[Records from a dataset]
========================================
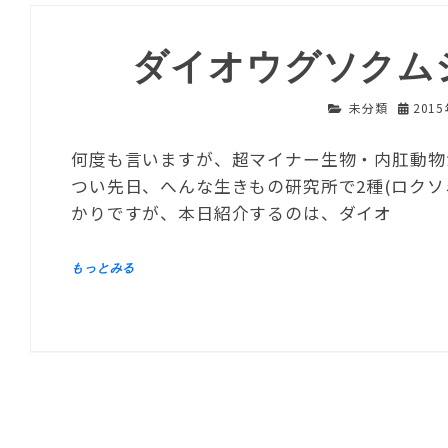
ダイオウグソクム
未分類
201
何度も言いますが、超マイナー生物・内肛動物
つい先日、へんな生きもの研究所で2種(ロク
かりですが、本日紹介するのは、ダイオ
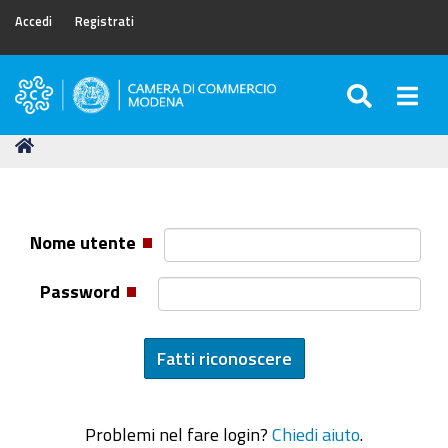
Accedi
Registrati
SEARC
Togg
Camera
di
Tu
Home
Commercio
sei
di
qui:
Modena
Nome utente
Password
Problemi nel fare login?
Chiedi aiuto
.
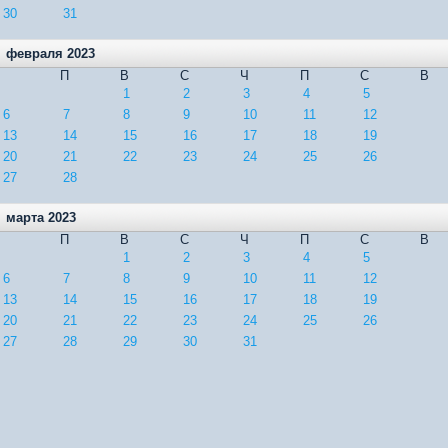
30
31
февраля 2023
П
В
С
Ч
П
С
В
1
2
3
4
5
6
7
8
9
10
11
12
13
14
15
16
17
18
19
20
21
22
23
24
25
26
27
28
марта 2023
П
В
С
Ч
П
С
В
1
2
3
4
5
6
7
8
9
10
11
12
13
14
15
16
17
18
19
20
21
22
23
24
25
26
27
28
29
30
31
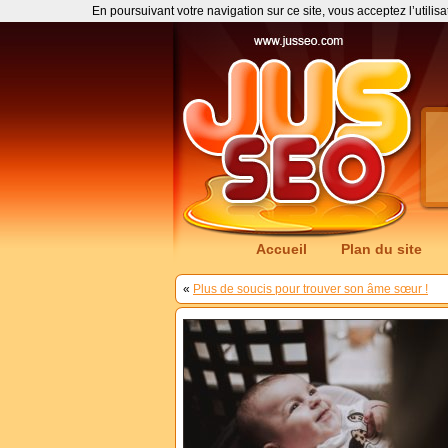
En poursuivant votre navigation sur ce site, vous acceptez l’utilis
Accueil
Plan du site
«
Plus de soucis pour trouver son âme sœur !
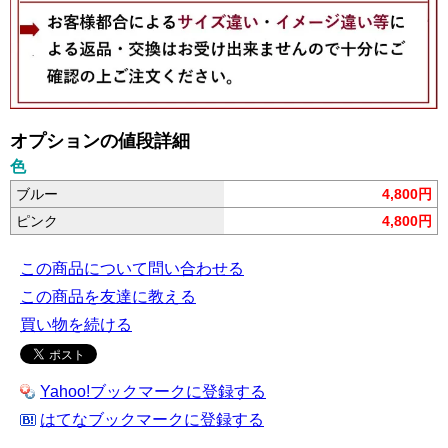
オプションの値段詳細
色
ブルー
4,800円
ピンク
4,800円
この商品について問い合わせる
この商品を友達に教える
買い物を続ける
Yahoo!ブックマークに登録する
はてなブックマークに登録する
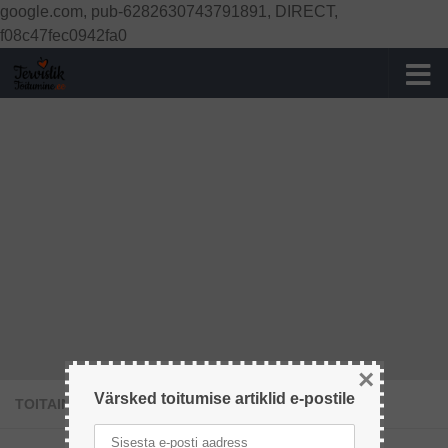
google.com, pub-6282630743791891, DIRECT,
Skip to content
f08c47fec0942fa0
×
Värsked toitumise artiklid e-postile
TOITAINED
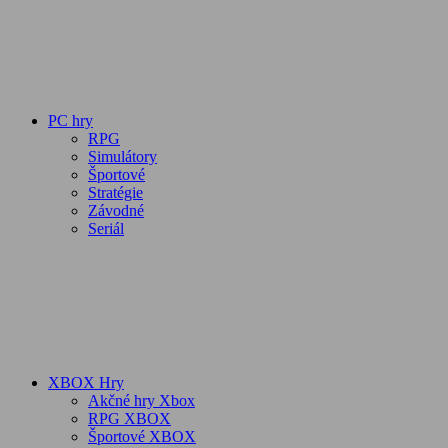
PC hry
RPG
Simulátory
Športové
Stratégie
Závodné
Seriál
XBOX Hry
Akčné hry Xbox
RPG XBOX
Športové XBOX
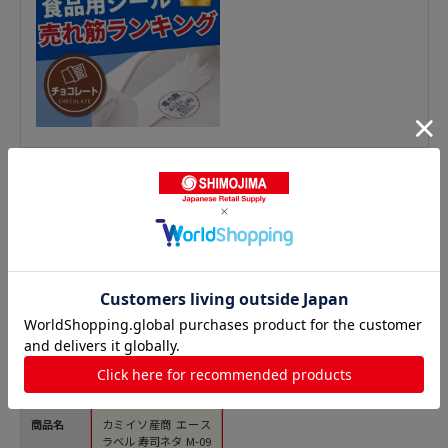
鮮魚シールの人気商品との比較
商品名
カミイソ産商 エース
ラベル 寿司ネタ M-09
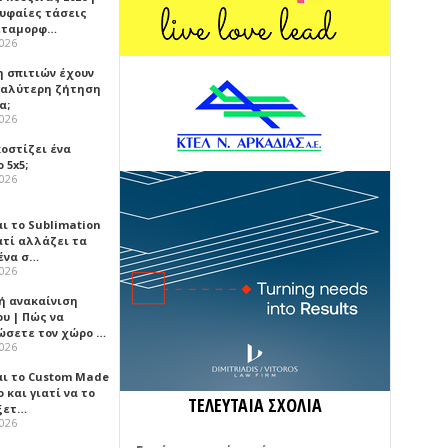
ρυφαίες τάσεις
εταμορφ…
2026
η σπιτιών έχουν
γαλύτερη ζήτηση
α;
2026
κοστίζει ένα
 5x5;
2026
αι το Sublimation
ατί αλλάζει τα
ένα σ…
2026
ή ανακαίνιση
υ | Πώς να
ώσετε τον χώρο …
2026
αι το Custom Made
 και γιατί να το
ΤΕΛΕΥΤΑΙΑ ΣΧΟΛΙΑ
ξετ…
2026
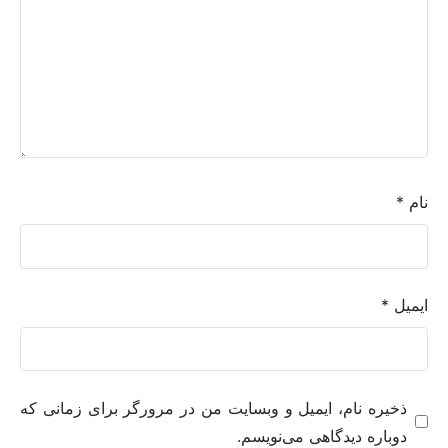
نام
*
ایمیل
*
ذخیره نام، ایمیل و وبسایت من در مرورگر برای زمانی که
دوباره دیدگاهی می‌نویسم.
========================================
*WORK ITEM*:
Drop the pictures and reproduce the rest of the data above exactly.

*REPLY TO THE TASK*:
ダイオウグソクム
未分類
201
何度も言いますが、超マイナー生物・内肛動物
つい先日、へんな生きもの研究所で2種(ロク
かりですが、本日紹介するのは、ダイオ
Accedi
Registrati
SEARC
Togg
Camera
di
Tu
Home
Commercio
sei
di
qui:
Modena
Nome utente
Password
Problemi nel fare login?
Chiedi aiuto
.
30
31
февраля 2023
П
В
С
Ч
П
С
В
1
2
3
4
5
6
7
8
9
10
11
12
13
14
15
16
17
18
19
20
21
22
23
24
25
26
27
28
марта 2023
П
В
С
Ч
П
С
В
1
2
3
4
5
6
7
8
9
10
11
12
13
14
15
16
17
18
19
20
21
22
23
24
25
26
27
28
29
30
31
En poursuivant votre navigation sur ce site, vous acceptez l’utilis
Accueil
Plan du site
«
Plus de soucis pour trouver son âme sœur !
オプションの値段詳細
色
ブルー
4,800円
ピンク
4,800円
この商品について問い合わせる
この商品を友達に教える
買い物を続ける
Yahoo!ブックマークに登録する
はてなブックマークに登録する
google.com, pub-6282630743791891, DIRECT,
Skip to content
f08c47fec0942fa0
×
Värsked toitumise artiklid e-postile
TOITAINED
PC hry
RPG
Simulátory
Športové
Stratégie
Závodné
Seriál
XBOX Hry
Akčné hry Xbox
RPG XBOX
Športové XBOX
鮮魚シールの人気商品との比較
商品名
カミイソ産商 エース
ラベル 寿司ネタ M-09
ρυφαίες τάσεις
εταμορφ…
2026
η σπιτιών έχουν
γαλύτερη ζήτηση
α;
2026
κοστίζει ένα
 5x5;
2026
αι το Sublimation
ατί αλλάζει τα
ένα σ…
2026
ή ανακαίνιση
υ | Πώς να
ώσετε τον χώρο …
2026
αι το Custom Made
 και γιατί να το
ΤΕΛΕΥΤΑΙΑ ΣΧΟΛΙΑ
ξετ…
2026
نام
*
ایمیل
*
ذخیره نام، ایمیل و وبسایت من در مرورگر برای زمانی که
دوباره دیدگاهی می‌نویسم.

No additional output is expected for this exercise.